How do children come to sibling rivalry? The bottom line is jealousy. Children who envy each other become rivals. They cannot handle the fact that their sibling has something and they do not. It may not be something they need or even like. But jealousy eats away within and pushes a person to grow into a green eyed monster.

Children who view life through an envious lens need their parents help so that they can redefine their very nature. An envious child grows into a spiteful character that spews forth resentment and begrudging remarks.

We often mistakenly feed the jealousy as we attempt to even out our children’s lives. Thinking that we are helping them, we give in to the tantrums. We try to measure out the pieces of cake, buy toys at the same time for each child, and struggle to give each child everything ‘the same’.

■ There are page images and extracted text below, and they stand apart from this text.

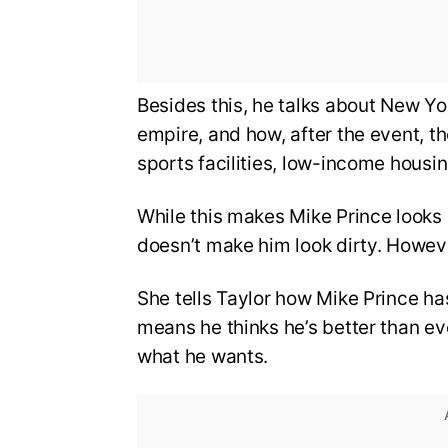
Besides this, he talks about New Yo
empire, and how, after the event, t
sports facilities, low-income housin
While this makes Mike Prince looks 
doesn’t make him look dirty. Howev
She tells Taylor how Mike Prince ha
means he thinks he’s better than ev
what he wants.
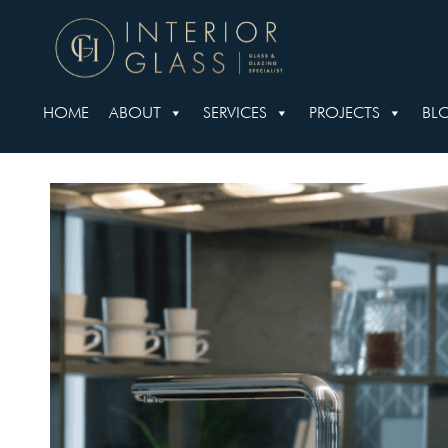
HOME
ABOUT
SERVICES
PROJECTS
BL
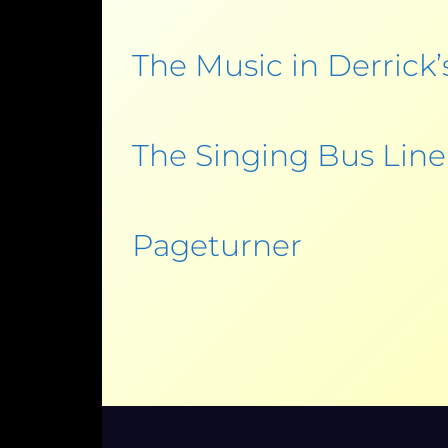
The Music in Derrick’
The Singing Bus Line
Pageturner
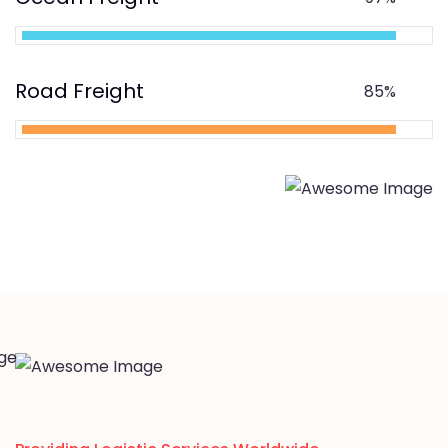
Road Freight
85%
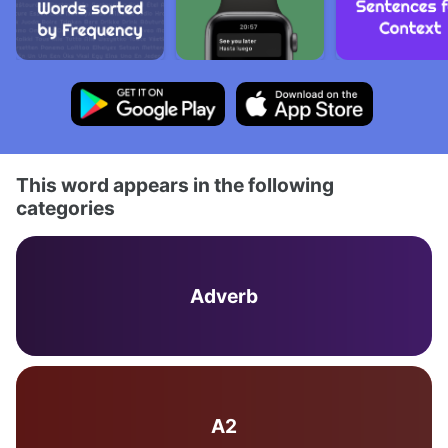
This word appears in the following
categories
Adverb
A2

What a blunder! There is no life that can ever be ‘the same’. The contest between brothers and sisters only grows uglier.

Overcoming Jealousy

We need to help our children overcome jealousy. Teach him or her that there are no two people in this world exactly the same. We each have our own birthdays, talents, likes and dislikes. And just as we each have our own unique set of fingerprints, so too, are we each born with our own particular mission in life. Our goal as parents is to help each child shine in his own particular way so that he feels fulfilled enough as an individual without casting a malicious eye on his brother’s blessings. It’s not ‘equal’ that I must focus on with my children, instead, its ‘individual’. Why would he need to knock his brother if he felt satisfied and complete with himself?

Being jealous is like eyeing someone else’s gorgeous piece of luggage. Nothing inside fits.

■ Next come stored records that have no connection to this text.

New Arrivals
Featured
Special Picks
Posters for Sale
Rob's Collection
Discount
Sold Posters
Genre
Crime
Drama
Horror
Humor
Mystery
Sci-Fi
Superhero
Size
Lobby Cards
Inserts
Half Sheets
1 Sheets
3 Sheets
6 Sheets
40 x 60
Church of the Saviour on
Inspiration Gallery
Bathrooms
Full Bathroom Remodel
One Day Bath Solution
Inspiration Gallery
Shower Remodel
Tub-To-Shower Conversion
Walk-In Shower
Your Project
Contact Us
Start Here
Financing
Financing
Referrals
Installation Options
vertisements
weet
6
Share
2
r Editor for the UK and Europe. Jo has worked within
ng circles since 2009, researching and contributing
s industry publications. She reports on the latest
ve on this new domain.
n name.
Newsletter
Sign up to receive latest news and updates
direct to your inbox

When I was a little girl, I was taught that being jealous is like eyeing someone else’s gorgeous piece of luggage. You lug it home excitedly, open it up, and realize too late that nothing fits. Besides, half the stuff inside isn’t even your taste.

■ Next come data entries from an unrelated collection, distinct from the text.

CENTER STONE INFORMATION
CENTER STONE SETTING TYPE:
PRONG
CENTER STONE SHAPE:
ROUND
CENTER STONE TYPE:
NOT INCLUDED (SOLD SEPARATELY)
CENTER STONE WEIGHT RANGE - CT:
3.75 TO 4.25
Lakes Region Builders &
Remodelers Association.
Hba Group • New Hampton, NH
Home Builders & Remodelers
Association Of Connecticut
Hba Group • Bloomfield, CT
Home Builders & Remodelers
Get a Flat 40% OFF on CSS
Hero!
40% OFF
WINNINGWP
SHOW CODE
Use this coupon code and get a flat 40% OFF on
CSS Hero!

Parents should not help children eye the lives of others. Kids should know that every child in the family is appreciated for his or her specific individuality. We also should not encourage the tantrums and discontent by striving to make each situation equal.

Imagine for a moment a parent’s excitement as she awaits her little girl’s arrival home from school. All day long she is anticipating the moment that her daughter walks through the door and tears open the gift-wrapped box sitting on the counter. It is her youngest child’s birthday and Mom and Dad went all out. Sitting inside the box is a brand new American Girl Doll with her favorite outfits and accessories.

As the younger daughter opens the box, her older sister erupts.

“How could you?” she asks. “I’m older. I should be the first one to get this doll!”

She throws herself on the floor and cries her heart out.

If you are the parent watching this scene, what would you do? Would you feel as if you’ve somehow failed? Would you tell your crying daughter that you’re so sorry that she’s feeling sad and we can order a doll online?

Buying the same toy or feeling guilty is not the solution. We are only feeding our child’s jealousy. 

When children are younger it is easy to fall into the trap of thinking that buying the same toy will just solve everything. And it is even easier to feel awful and blame ourselves when our children are unhappy.

But that’s not true. Buying the same toy or feeling guilty is not the solution. We are only feeding our child’s jealousy.  Instead of buying more toys, provide your child with a lesson for life.

Bend down and take your child’s hands in yours. Look into her eyes and simply say, “I know this is hard. You feel disappointed. You wanted this doll first, but now it’s your sister’s turn. Your turn will come. I know that you will take a deep breath and be happy for your sister just like I know you would want her to be happy for you when it’s your special turn. And if you ask nicely, you may even get a chance to play with the doll. ”

We cannot give in to jealous tantrums nor should we attempt to justify ourselves as fair parents to our children. What we can do is reassure our children of our forever love and that we will always try to be there for them and hear their voices.

Indulging their jealous eyes will only make it more difficult for them to overcome their envious nature.  And part of being a mensch in this world is being able to look at others without malice.